The challenges businesses will face
Going back to the business side of things, we have to accept that the AI Act presents hurdles when it comes to complying with these rules. For SMEs, in particular, this can be a tall order, as they often lack the resources of large corporations to devote to compliance.
Security testing, compliance audits, legal consultations — all these require substantial investments. This risks causing a scenario where many companies are forced to scale back AI adoption, hindering this sector’s advancement. It’s all too likely that they will leave the EU altogether, choosing to advance their operations in other, friendlier jurisdictions.
Cybersecurity-wise, such a rollback would be very dangerous. I don’t think it really needs saying, but criminals obviously don’t care about compliance — they are free to innovate with AI use at whatever speeds they wish, which, at this rate, will quickly outstrip legitimate businesses.
The way I see it, it won’t be long before the process of discovering and exploiting vulnerabilities could be done in a matter of hours, if not minutes. Meanwhile, the defending parties would be stuck re-certifying their systems for days or weeks before security updates can go live.

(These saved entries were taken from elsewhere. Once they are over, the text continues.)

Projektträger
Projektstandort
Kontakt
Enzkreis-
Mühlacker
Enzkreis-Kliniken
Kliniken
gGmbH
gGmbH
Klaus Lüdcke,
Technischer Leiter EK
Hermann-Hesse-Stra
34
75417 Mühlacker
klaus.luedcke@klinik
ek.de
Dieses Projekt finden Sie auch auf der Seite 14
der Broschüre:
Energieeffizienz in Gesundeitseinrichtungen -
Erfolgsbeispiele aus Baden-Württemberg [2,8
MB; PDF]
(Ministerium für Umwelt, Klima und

Social engineering is also poised to become more dangerous than ever before. With the power of AI on their side, attackers could mine employee data from public profiles, then craft targeted phishing messages or even generate real-time deepfake phone calls to exploit the human side of security systems. These aren’t hypothetical scenarios — deepfakes are already being increasingly weaponized.
How can businesses integrate AI Act’s guidelines – without losing ground?

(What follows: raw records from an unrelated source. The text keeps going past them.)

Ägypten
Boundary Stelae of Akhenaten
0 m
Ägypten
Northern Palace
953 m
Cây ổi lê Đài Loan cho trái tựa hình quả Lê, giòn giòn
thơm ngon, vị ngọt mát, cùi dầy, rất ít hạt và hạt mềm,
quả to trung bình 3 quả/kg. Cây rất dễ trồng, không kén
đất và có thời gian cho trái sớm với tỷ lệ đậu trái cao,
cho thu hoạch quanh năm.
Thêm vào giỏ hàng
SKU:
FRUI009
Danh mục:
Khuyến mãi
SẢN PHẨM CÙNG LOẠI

So, as we can see, there are plenty of challenges ahead. And yet, despite its imperfections, the AI Act isn’t something businesses can just ignore. So what can be done, then? The way I see it, compliance needs to grow smarter, not harder. A more proactive approach would be to build AI systems with regulations in mind from day one rather than retrofitting later.
That includes leveraging AI-based tools to automate compliance monitoring and engaging with regulatory bodies on a regular basis to stay informed. It also makes sense to participate in industry-wide events, sharing best practices and emerging trends in cybersecurity and compliance in general.
Ultimately, the AI Act aims to bring order and responsibility to AI development. But when it comes to cybersecurity, it also introduces serious friction and risk. If the goal is to keep Europe secure, then regulation must evolve just as quickly as the technology it seeks to govern.
Because right now, the defenders are playing catch-up.